Fig 2. Mechanisms of Foxp3⁺ T_Reg cell-mediated suppression

Foxp3⁺ T_Reg cells mediate tolerance to allergens by diverse suppressive mechanisms. These include T cell cytolysis by a granzyme dependent mechanism, IL-2 deprivation, production of inhibitory cytokines including IL-10, IL-35 and TGF-β capable of blocking the proliferation of T_eff cells and down-modulation of antigen presenting cells (APCs) via LAG-3-MHC II and CTLA-4-CD80/CD86 interactions.

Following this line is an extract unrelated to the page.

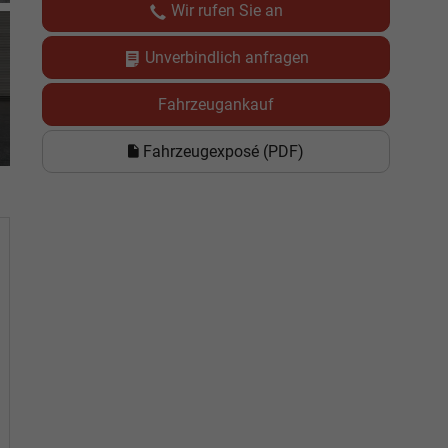
Wir rufen Sie an
Unverbindlich anfragen
Fahrzeugankauf
Fahrzeugexposé (PDF)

Fig 3. Regulation and suppression of allergic innate immune responses by T_Reg cells

T_Reg cells control innate immune cell subsets involved in promoting allergy. T_Reg cells block mast cell activation and the release of pre-formed anaphylactic mediators through OX40-OX40L mediated interactions. T_Reg cells also impede the IL-33-driven ILC2 expansion in the intestinal mucosa and their subsequent IL-4 production. Adapted version from the graphical abstract of ref. 107.

Fig 4. T_Reg cell mediated suppression of the adaptive allergic immune response

T_Reg cells regulate allergen-specific Th2 immune responses and B cell IgE production. GITR stimulation of T_Reg cells increase their suppressive functions, leading to their blockade of naïve CD4⁺ T_conv cells conversion into allergen-specific Th2 T cells. T_Reg cells are also able to control B cells and block their IgE production by a direct CTLA-4 and cell contact-dependent mechanism and through the production of immunosuppressive cytokines such as IL-10.

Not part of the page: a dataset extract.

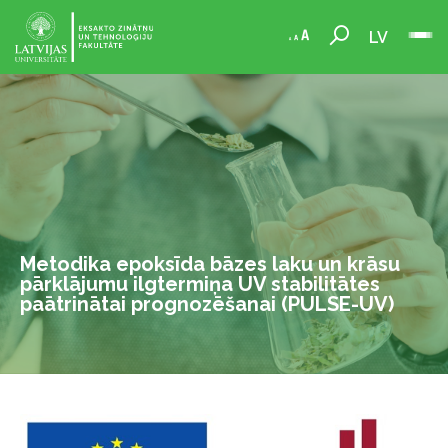
LV
Metodika epoksīda bāzes laku un krāsu
pārklājumu ilgtermiņa UV stabilitātes
paātrinātai prognozēšanai (PULSE-UV)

Fig 5. Pathogenic “Th2 cell-like” T_Reg cell reprogramming in food allergy

Food allergy is characterized by a decreased induction of allergen-specific iT_Reg cells at the intestinal mucosa. Induced allergen-specific T_Reg cells in food allergic subjects are prone to acquire a pathogenic skewed “Th2-like” phenotype resulting in increased GATA-3 expression and IL-4 secretion. “Th2 cell-like” iT_Reg cells are dysfunctional and lacking in suppressor function. They are not able to control the T_eff Th2 cell immune response and mast cells expansion, perpetuating in the process the allergic phenotype.

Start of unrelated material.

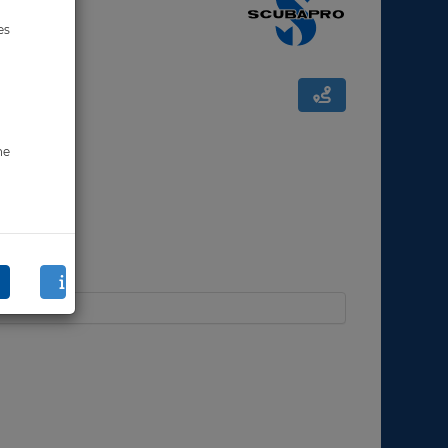
es
ne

Fig 6. Pathogenic “Th17 cell-like” T_Reg cell reprogramming by the IL-4Rα-Q576R allele

Human IL-4Rα-Q576R is associated with increased asthma severity. Signalling through the IL4Rα-Q576R on iT_Reg cells induces dual activation of STAT6 and STAT3, the latter through an autocrine IL-6 production loop. The IL-6-STAT3 axis promotes pathogenic “Th17 cell-like” T_Reg cell reprogramming resulting in ROR-γt expression and IL-17 secretion by the reprogrammed T_Reg cells.

Fig 7. Microbiota-immune cell interactions shape oral tolerance

Metabolites, such as SFCAs produced by bacterial fermentation of dietary fibers promote the proliferation and de novo induction of iT_Reg cells through FFAR2 (GPR43) receptor and HDAC inhibition. Clostridial bacterial species promote the production of IL-22 by ROR-γt ILC, reinforcing oral tolerance by decreasing gut permeability and oral allergen uptake. Bacteroides Fragilis production of PSA promotes de novo iT_Reg cells generation via TLR2 signalling. MyD88/STAT3-sensing by T_Reg cells enforces oral tolerance by inducing and directing the T_FH - T_FReg and IgA axis. The microbiota also promote the emergence of ROR-γt expressing iT_Reg cells. ROR-γt deficiency in T_Reg cells promotes a Th2 environment and oral allergen sensitization possibly by inducing iT_Reg cell reprograming into “Th2 cell-like” cells expressing GATA-3.